:: About this exercise ::
The needed output is the run of lines below from the one containing "Sintesi generata dall'IA" through the one containing "the development and progress of the", copied exactly and free of pictures.

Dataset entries
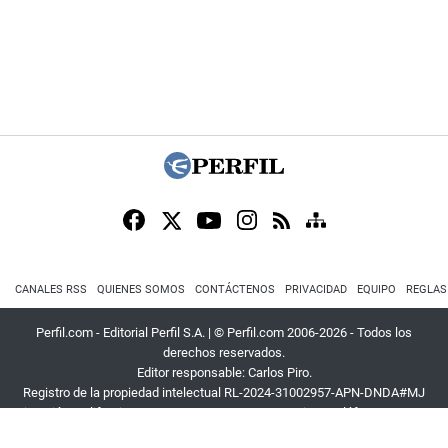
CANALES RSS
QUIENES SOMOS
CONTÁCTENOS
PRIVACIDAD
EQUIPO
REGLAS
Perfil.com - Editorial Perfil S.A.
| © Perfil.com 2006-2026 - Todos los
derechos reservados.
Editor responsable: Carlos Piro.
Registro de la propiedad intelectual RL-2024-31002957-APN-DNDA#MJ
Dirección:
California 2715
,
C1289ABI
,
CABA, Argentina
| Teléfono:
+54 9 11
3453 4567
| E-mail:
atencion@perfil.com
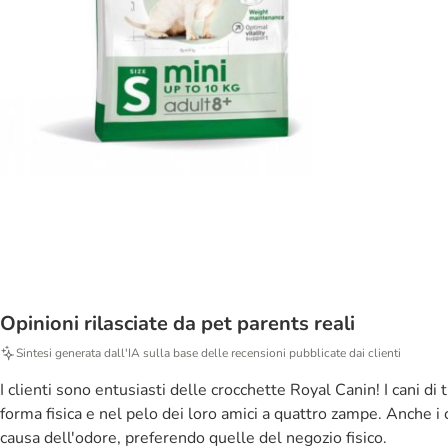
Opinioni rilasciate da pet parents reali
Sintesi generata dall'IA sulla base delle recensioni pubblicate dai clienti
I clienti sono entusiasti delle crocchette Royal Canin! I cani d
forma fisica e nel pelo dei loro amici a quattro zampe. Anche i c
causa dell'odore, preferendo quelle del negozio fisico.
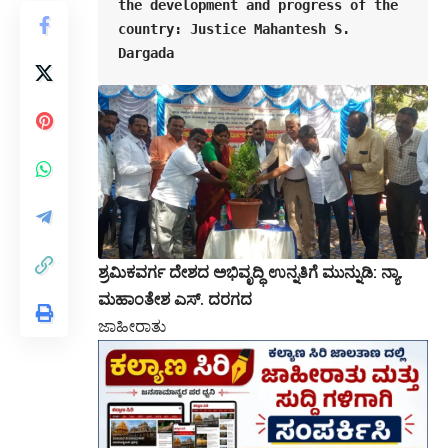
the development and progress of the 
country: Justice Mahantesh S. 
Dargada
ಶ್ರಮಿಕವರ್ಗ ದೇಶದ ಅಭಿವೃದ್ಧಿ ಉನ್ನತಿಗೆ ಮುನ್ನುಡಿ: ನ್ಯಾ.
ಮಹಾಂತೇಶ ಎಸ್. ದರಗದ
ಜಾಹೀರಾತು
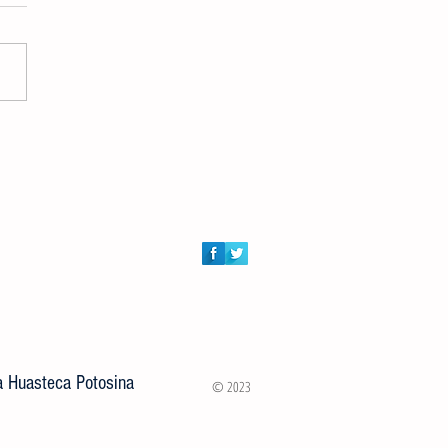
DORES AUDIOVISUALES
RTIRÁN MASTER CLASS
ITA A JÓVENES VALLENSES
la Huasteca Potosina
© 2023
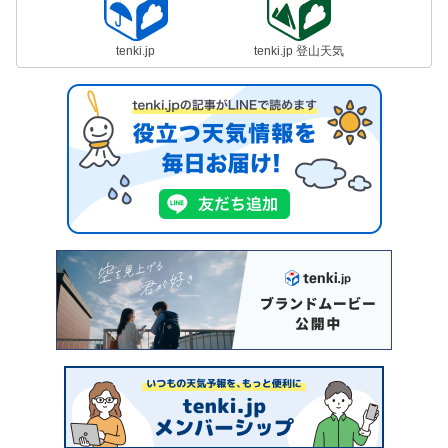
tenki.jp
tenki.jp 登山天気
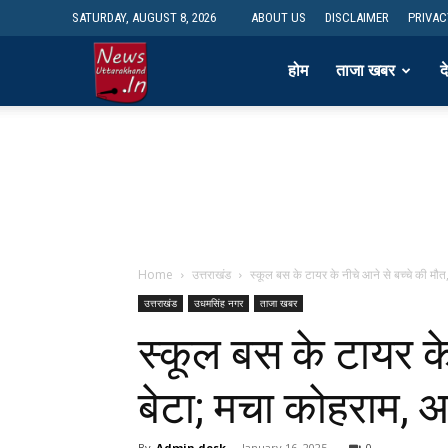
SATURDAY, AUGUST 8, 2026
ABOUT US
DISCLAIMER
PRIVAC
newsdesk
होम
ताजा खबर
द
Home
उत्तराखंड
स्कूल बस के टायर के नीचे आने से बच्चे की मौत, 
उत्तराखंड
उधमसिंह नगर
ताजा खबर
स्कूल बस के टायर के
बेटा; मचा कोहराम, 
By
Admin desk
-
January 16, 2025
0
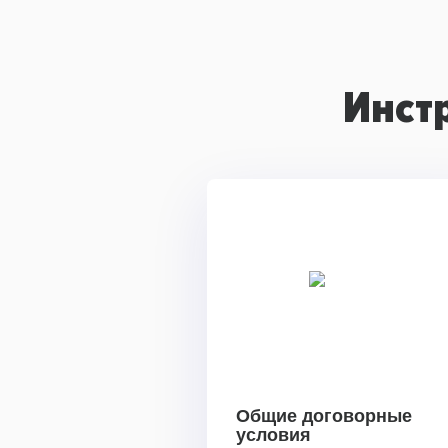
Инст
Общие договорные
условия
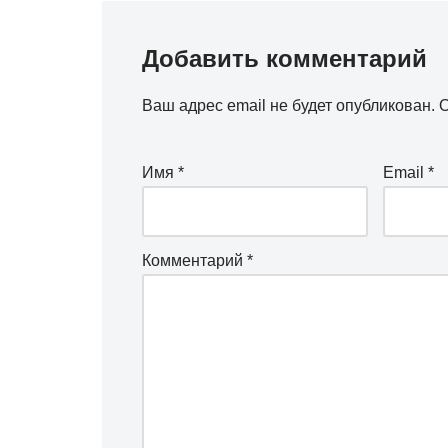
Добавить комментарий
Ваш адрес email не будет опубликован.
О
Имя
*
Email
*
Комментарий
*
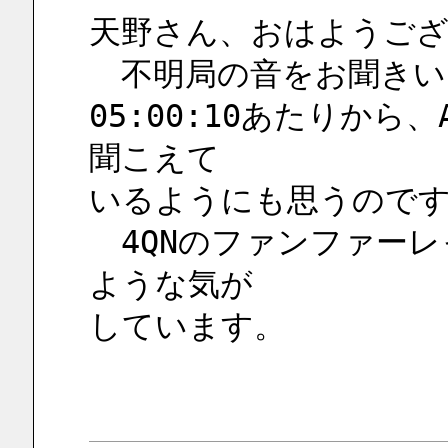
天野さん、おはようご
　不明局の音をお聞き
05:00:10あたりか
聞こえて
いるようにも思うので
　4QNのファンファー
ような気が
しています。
---
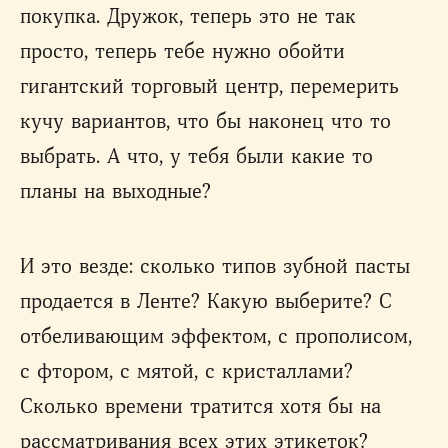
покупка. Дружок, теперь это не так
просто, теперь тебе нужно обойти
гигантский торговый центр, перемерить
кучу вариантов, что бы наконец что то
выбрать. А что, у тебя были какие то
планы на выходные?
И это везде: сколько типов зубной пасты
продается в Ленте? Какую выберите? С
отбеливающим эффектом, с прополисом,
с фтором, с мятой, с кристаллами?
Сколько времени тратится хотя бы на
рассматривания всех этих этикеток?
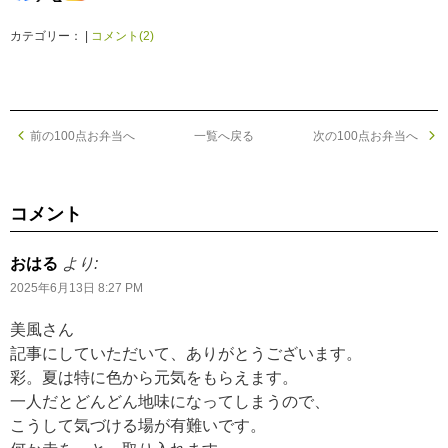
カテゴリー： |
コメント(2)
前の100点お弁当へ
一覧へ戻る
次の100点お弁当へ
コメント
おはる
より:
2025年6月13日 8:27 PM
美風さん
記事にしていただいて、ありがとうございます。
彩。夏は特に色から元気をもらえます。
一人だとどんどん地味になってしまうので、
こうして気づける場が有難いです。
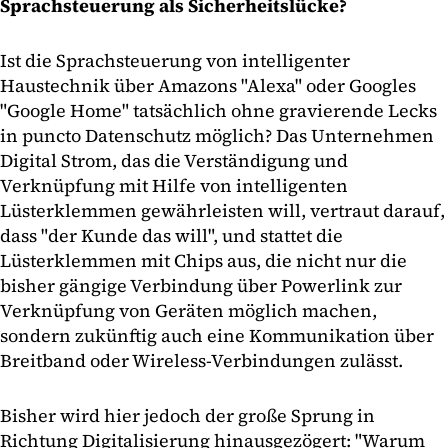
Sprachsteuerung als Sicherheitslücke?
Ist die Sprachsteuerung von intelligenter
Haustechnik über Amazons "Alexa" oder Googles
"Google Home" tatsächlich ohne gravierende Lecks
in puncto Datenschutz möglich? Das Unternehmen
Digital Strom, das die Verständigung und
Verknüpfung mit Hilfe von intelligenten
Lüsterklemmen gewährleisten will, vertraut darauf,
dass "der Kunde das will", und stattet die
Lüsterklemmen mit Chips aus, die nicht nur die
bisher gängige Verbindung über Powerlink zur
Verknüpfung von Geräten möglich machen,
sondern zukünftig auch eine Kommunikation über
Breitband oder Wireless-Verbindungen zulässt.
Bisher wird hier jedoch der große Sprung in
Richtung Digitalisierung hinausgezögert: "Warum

:: Answer to this exercise ::
Sintesi generata dall'IA sulla base delle recensioni pubblicate dai clienti
I clienti sono entusiasti delle crocchette Royal Canin! I cani d
forma fisica e nel pelo dei loro amici a quattro zampe. Anche i c
causa dell'odore, preferendo quelle del negozio fisico.
the development and progress of the 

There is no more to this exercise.